Brown takes us from about 1850 to about 1890, and covers tribes primarily west of the Mississippi river. Part of what makes the book so extra depressing is the repeating pattern of betrayal, misunderstanding, violence, and inhuman treatment. It happens over and over and over again, to tribe after tribe after tribe. Even when there is a glimmer of hope in a sympathetic general or helpful interpreter, it never ends up anything but extremely sad.

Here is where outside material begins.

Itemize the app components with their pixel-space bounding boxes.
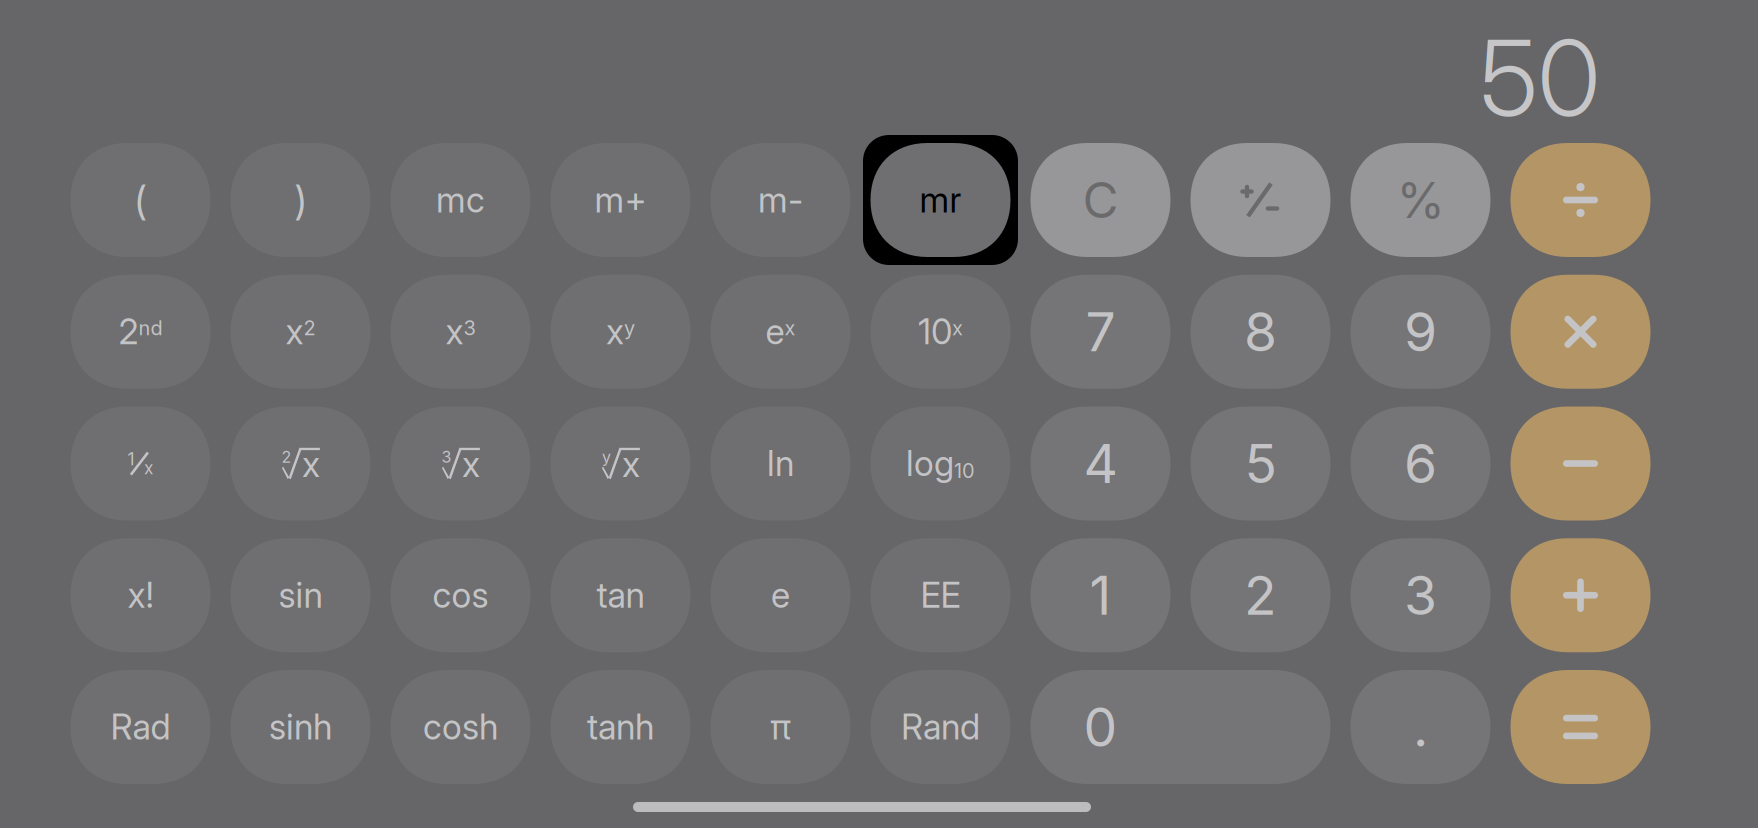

Because of what was going on in our current often very sad world while I was reading this book, I couldn't help but make a connection between the treatment of Native Americans in the 19th century (and beyond, really) and the treatment of African-Americans in Ferguson, Cleveland, New York, and elsewhere. The troops who violently attacked tribes in the 19th century were often decommissioned Civil War soldiers who needed something to do in order to keep the war budget up. They had lots of guns and not a lot of enemies and their actions were exacerbated by exaggerated stories of the danger of the Native Americans. They often felt threatened when there was no threat, blamed any group of natives that they saw for the actions of unrelated people, and took actions as mob that they may never have done as individual men.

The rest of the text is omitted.